• **EXCERPTED RECORDS**

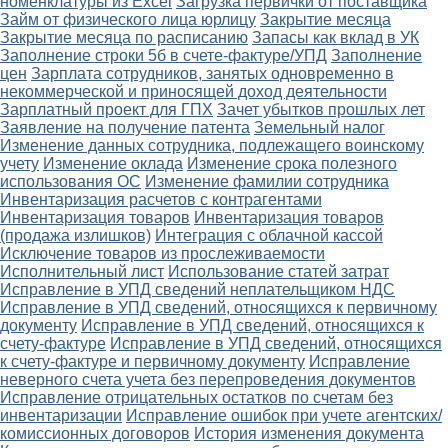
номенклатуры из Excel
Загрузка первички от поставщика
Займ от физического лица юрлицу
Закрытие месяца
Закрытие месяца по расписанию
Запасы как вклад в УК
Заполнение строки 5б в счете-фактуре/УПД
Заполнение
цен
Зарплата сотрудников, занятых одновременно в
некоммерческой и приносящей доход деятельности
Зарплатный проект для ГПХ
Зачет убытков прошлых лет
Заявление на получение патента
Земельный налог
Изменение данных сотрудника, подлежащего воинскому
учету
Изменение оклада
Изменение срока полезного
использования ОС
Изменение фамилии сотрудника
Инвентаризация расчетов с контрагентами
Инвентаризация товаров
Инвентаризация товаров
(продажа излишков)
Интеграция с облачной кассой
Исключение товаров из прослеживаемости
Исполнительный лист
Использование статей затрат
Исправление в УПД сведений неплательщиком НДС
Исправление в УПД сведений, относящихся к первичному
документу
Исправление в УПД сведений, относящихся к
счету-фактуре
Исправление в УПД сведений, относящихся
к счету-фактуре и первичному документу
Исправление
неверного счета учета без перепроведения документов
Исправление отрицательных остатков по счетам без
инвентаризации
Исправление ошибок при учете агентских/
комиссионных договоров
История изменения документа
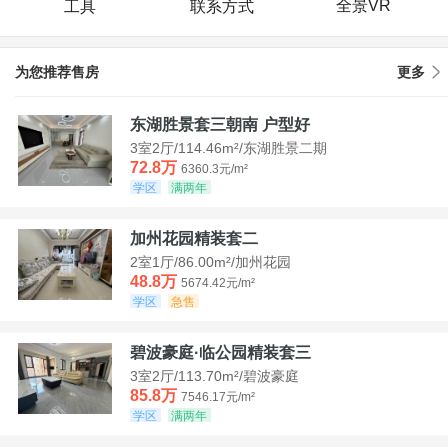
全景VR
工具
联系方式
为您推荐售房
更多
东湖胜景套三朝南 户型好
3室2厅/114.46m²/东湖胜景二期
72.8万
6360.3元/m²
学区
满两年
加州花园精装套二
2室1厅/86.00m²/加州花园
48.8万
5674.42元/m²
学区
急售
碧波豪庭·临公园精装套三
3室2厅/113.70m²/碧波豪庭
85.8万
7546.17元/m²
学区
满两年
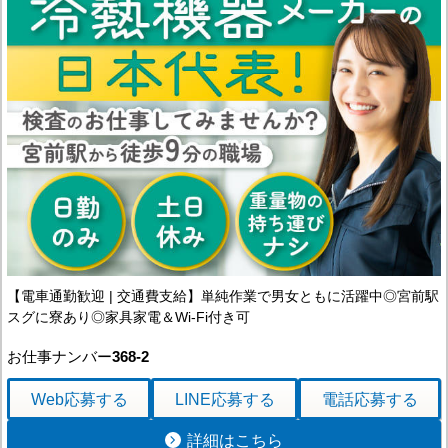
【電車通勤歓迎 | 交通費支給】単純作業で男女ともに活躍中◎宮前駅
スグに寮あり◎家具家電＆Wi-Fi付き可
お仕事ナンバー
368-2
Web応募
する
LINE応募
する
電話応募
する
詳細はこちら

• **EXERCISE**
All lines of the data that hold "документу" need to be copied.

• **EXERCISE ANSWER**
документу
к счету-фактуре и первичному документу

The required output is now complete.